Standard Gaussian splatting methods rely on heuristic densification and pruning to adaptively allocate primitives during training, and the resulting Gaussian count strongly influences both reconstruction quality and runtime. This makes comparisons across methods fragile: improvements can stem from higher representational capacity rather than algorithmic design. A common and naive workaround for this is hard-stopping or budgeting densification/pruning once a target count is reached, which biases training because different methods hit the cap at different times, yielding non-uniform densify/prune exposure across views and uneven point distributions. We propose a target point control scheme that preserves the standard densification window and cadence, but adjusts only the existing densification and opacity-culling hyper-parameters to track a quadratic target count trajectory. This quota-governor reaches the desired count by 15k iterations without abrupt cutoffs, ensuring that all methods and views receive equal densification and pruning cycles, enabling fairer, capacity-matched evaluation.

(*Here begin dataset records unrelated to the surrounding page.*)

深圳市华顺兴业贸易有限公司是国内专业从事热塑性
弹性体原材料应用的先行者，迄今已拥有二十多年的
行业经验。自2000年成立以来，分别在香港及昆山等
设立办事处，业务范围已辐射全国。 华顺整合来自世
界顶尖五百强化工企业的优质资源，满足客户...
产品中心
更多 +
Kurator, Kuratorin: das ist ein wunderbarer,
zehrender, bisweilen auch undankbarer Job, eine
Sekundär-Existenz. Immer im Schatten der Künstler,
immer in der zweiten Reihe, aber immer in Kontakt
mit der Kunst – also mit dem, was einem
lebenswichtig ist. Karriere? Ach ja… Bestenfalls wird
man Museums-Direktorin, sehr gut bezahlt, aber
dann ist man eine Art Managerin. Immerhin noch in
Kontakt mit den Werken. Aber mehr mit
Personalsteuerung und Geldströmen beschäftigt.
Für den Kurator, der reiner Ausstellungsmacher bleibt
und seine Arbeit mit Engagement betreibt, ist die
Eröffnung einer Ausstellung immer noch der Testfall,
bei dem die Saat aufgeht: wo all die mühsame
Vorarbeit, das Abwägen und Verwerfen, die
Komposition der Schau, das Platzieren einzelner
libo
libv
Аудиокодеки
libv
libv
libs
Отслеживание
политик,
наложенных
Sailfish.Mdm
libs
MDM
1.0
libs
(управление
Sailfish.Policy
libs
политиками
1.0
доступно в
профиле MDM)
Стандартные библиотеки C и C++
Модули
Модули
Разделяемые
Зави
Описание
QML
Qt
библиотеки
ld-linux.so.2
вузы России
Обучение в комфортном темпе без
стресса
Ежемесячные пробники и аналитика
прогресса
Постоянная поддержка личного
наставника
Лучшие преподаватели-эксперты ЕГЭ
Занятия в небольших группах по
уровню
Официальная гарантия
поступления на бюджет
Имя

翻译：标准高斯溅射方法在训练过程中依赖启发式稠密化与剪枝策略自适应分配基元，生成的核数量对重建质量与运行时间均有显著影响。这导致不同方法间的对比脆弱：性能提升可能源于更高的表征容量而非算法设计创新。为解决这一问题，常用的朴素手段是在目标计数达到时强制终止或预算控制稠密化/剪枝过程，但不同方法达到阈值的时间差异会导致训练偏差，造成视图间非均匀的稠密化/剪枝暴露与点分布失衡。我们提出一种目标点控制方案，在保持标准稠密化窗口与操作节奏的前提下，仅调整现有稠密化与不透明度剔除超参数以追踪二次目标计数轨迹。该配额调控机制可在15000次迭代内平稳达到目标计数且无突变截断，确保所有方法与视图获得均等的稠密化与剪枝周期，从而实现更公平、容量匹配的评估。